Die ehemalige Synagoge von Norderney existierte von 1878 bis 1933. Auf der Insel gab es keine eigenständige Gemeinde. Die auf der Insel lebenden Juden waren Teil der Norder Gemeinde auf dem Festland. Jüdische Badegäste finanzierten den Synagogenbau auf der Insel, der anschließend von einem Verein getragen wurde. Nach 1933 fand kein Gottesdienst mehr in dem Gebäude statt. Am 11. Juli 1938 verkaufte Landrabbiner Blum das Gebäude an einen Norderneyer Eisenwarenhändler für 3500 Reichsmark unter der Bedingung, alle Hinweise auf die Synagoge zu entfernen. Die Synagoge entging so den Aktionen in Zusammenhang mit den Novemberpogromen. SA-Männer sollen versucht haben, den Davidstern aus dem Giebel zu entfernen, was aber nicht gelang. Am 10. November 1938 trieb die SA die Juden der Insel zusammen und führte sie an einen umzäunten Ort vor dem heutigen Haus der Insel. Dort mussten sie den ganzen Tag stehend verbringen.

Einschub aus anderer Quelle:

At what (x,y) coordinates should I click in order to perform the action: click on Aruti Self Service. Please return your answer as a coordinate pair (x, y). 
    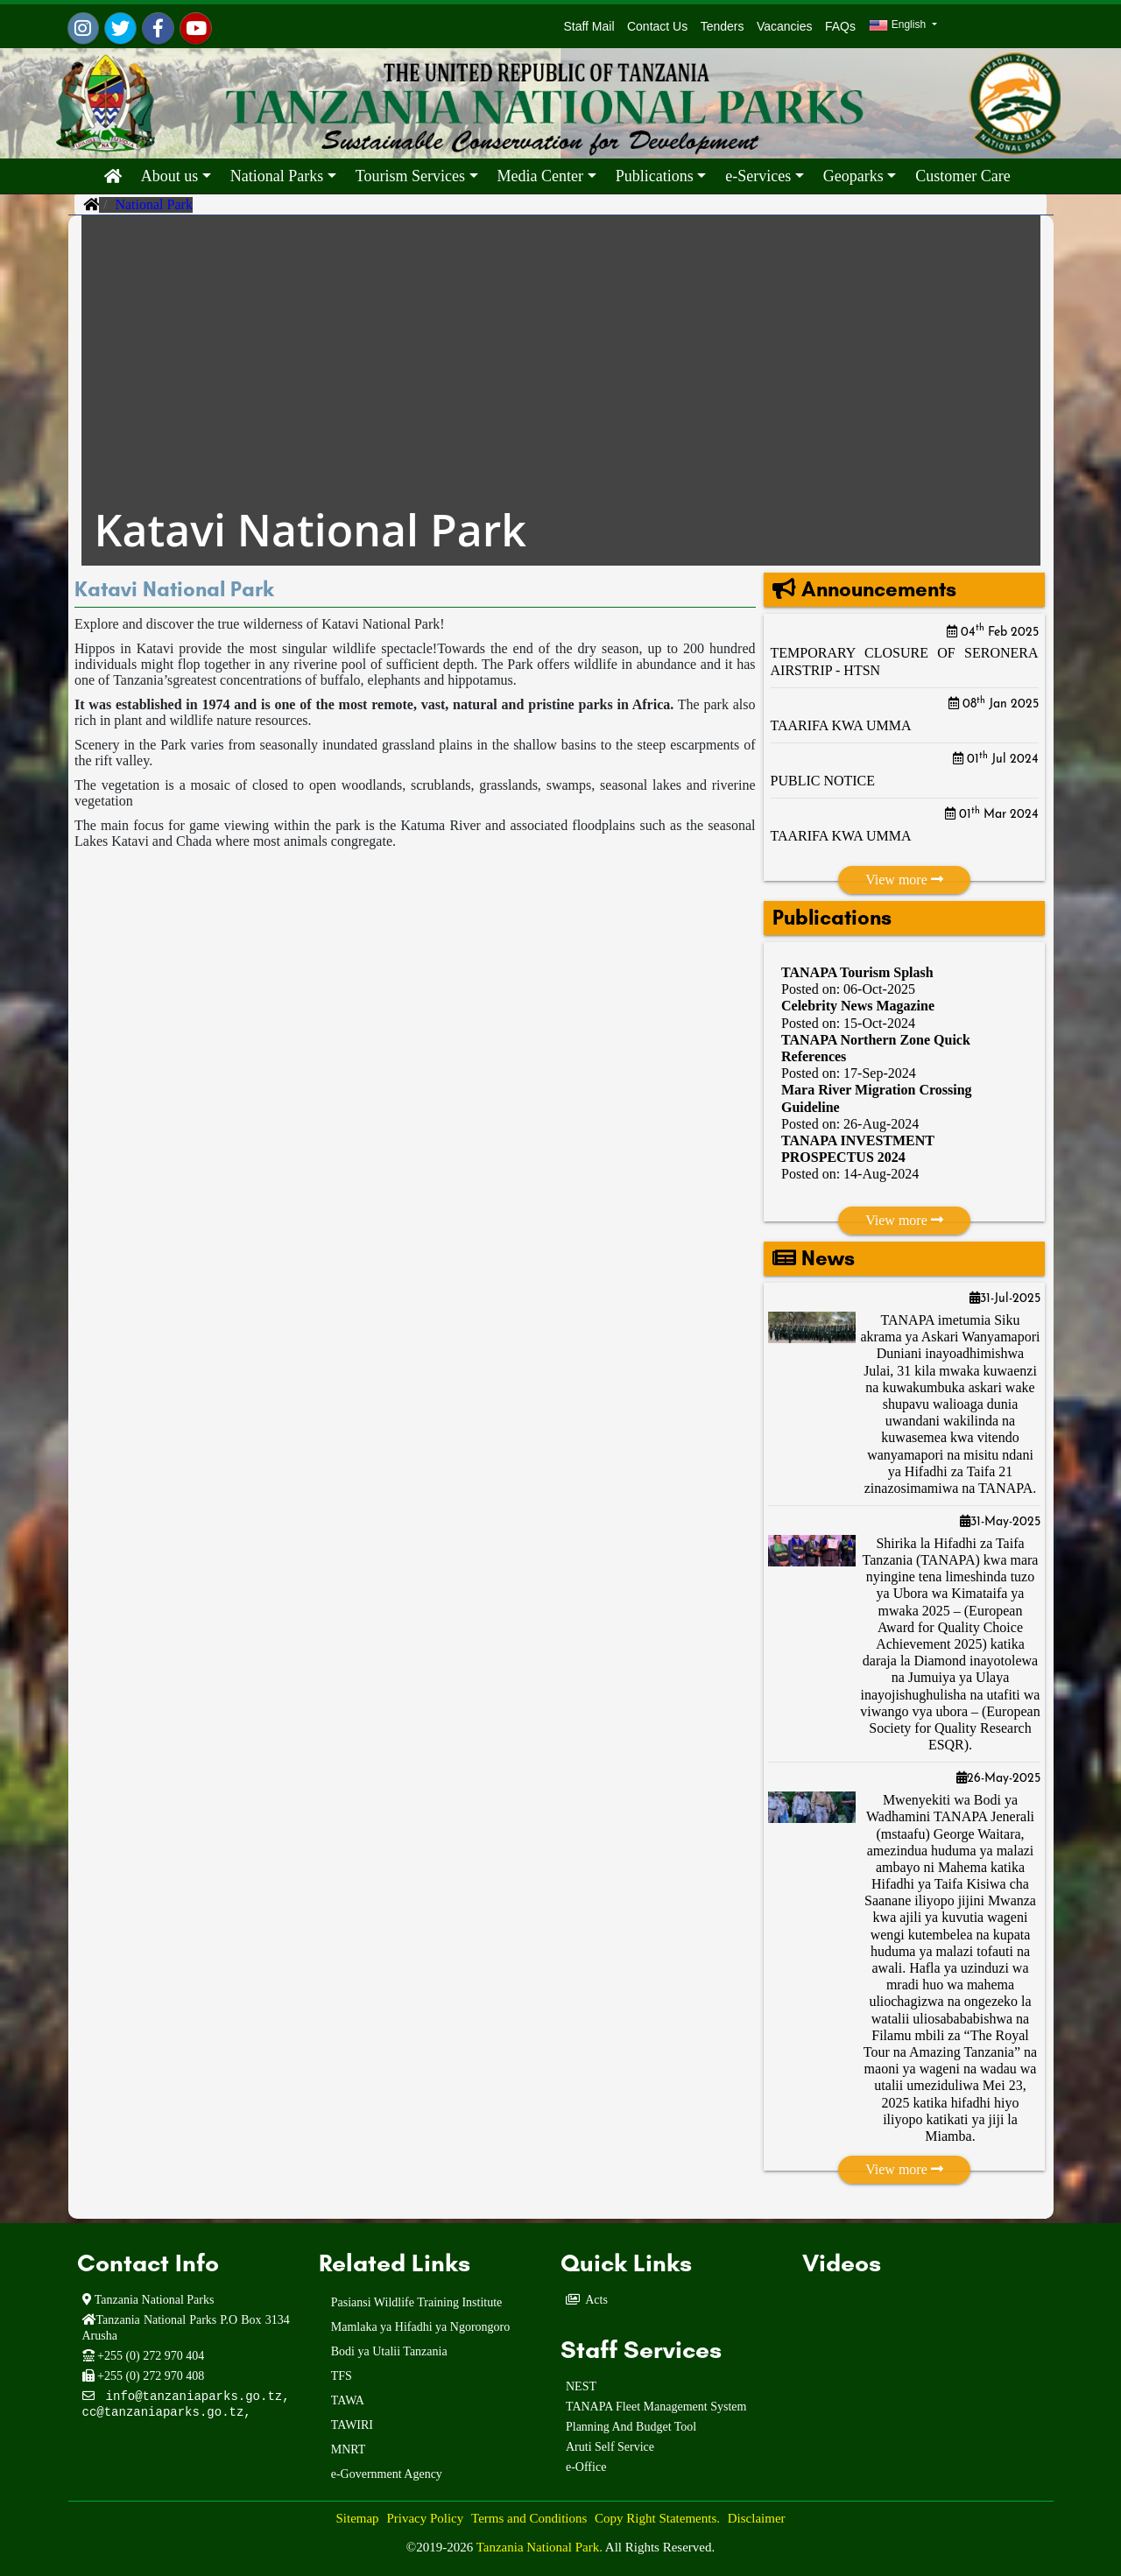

Abends konnten sie nach Hause gehen: Im Unterschied zu den anderen Juden Ostfrieslands wurden sie nicht deportiert, da der ortsansässigen SA die Weisung dazu fehlte. Dennoch verließen die meisten Juden in den folgenden Monaten die Insel. Die letzten verbliebenen Juden waren zwei Frauen, die mit Nicht-Juden verheiratet waren. Auch sie verließen Norderney spätestens im April 1941. Heute befindet sich in dem völlig umgebauten Gebäude in der Schmiedestraße ein Restaurant. Eine Gedenkplatte erinnert seit 1996 an die einstige Nutzung des Hauses.
Baubeschreibung
Architektonisch entsprach die Norderneyer Synagoge dem Aufbau einer traditionellen Synagoge. Außen war sie ein schlichter Bau aus Backstein. In ihrem Innenraum, den man über einen Vorraum betrat, gab es im unteren Bereich 88 Sitzplätze für Männer. Die Frauenempore war balkonartig darüber angebracht. Zu den Ausstattungsgegenständen gehörten laut einem Artikel in der Zeitschrift Der Israelit vom 7. August 1930 alle „heiligen Utensilien, die zu einem Gotteshause gehören. Viele Mäntelchen und Decken tragen in Goldlettern auf rotem Samt bekannte Frankfurter Namen.“
Geschichte
Norderney wurde 1797 das erste deutsche Nordseeheilbad. Schon früh galt es als judenfreundlich. Seit 1820 sind auf der Insel auch jüdische Badegäste nachzuweisen. In ihrem Gefolge ließen sich Juden auf der Insel nieder, um auf deren spezielle Bedürfnisse wie koschere Nahrung einzugehen. So kaufte etwa der Schlachter Abraham von der Wall 1845 ein Haus auf der Insel und ließ sich dort nieder. Sein Haus stellte er ab Ende der 1850er-Jahre auch für Gottesdienste zur Verfügung. Diesen Raum bewarb Abraham van der Wall in einer am 6. Juni 1859 in der Allgemeinen Zeitung des Judentums erschienenen Anzeige: „Auch ist ein passendes Betlokal, versehen mit einer Tora, hergerichtet.“ Die Zahl der jüdischen Gäste auf der Insel stieg in der Folgezeit stark an. In der Zeit vor dem Ersten Weltkrieg betrug der Anteil der jüdischen Kurgäste, darunter auch Gäste aus Russland und anderen osteuropäischen Ländern, mindestens ein Drittel der Erholungssuchenden auf Norderney. Das brachte dem Seebad neben Westerland/Sylt und Heringsdorf/Usedom den Ruf eines „Judenbades“ ein.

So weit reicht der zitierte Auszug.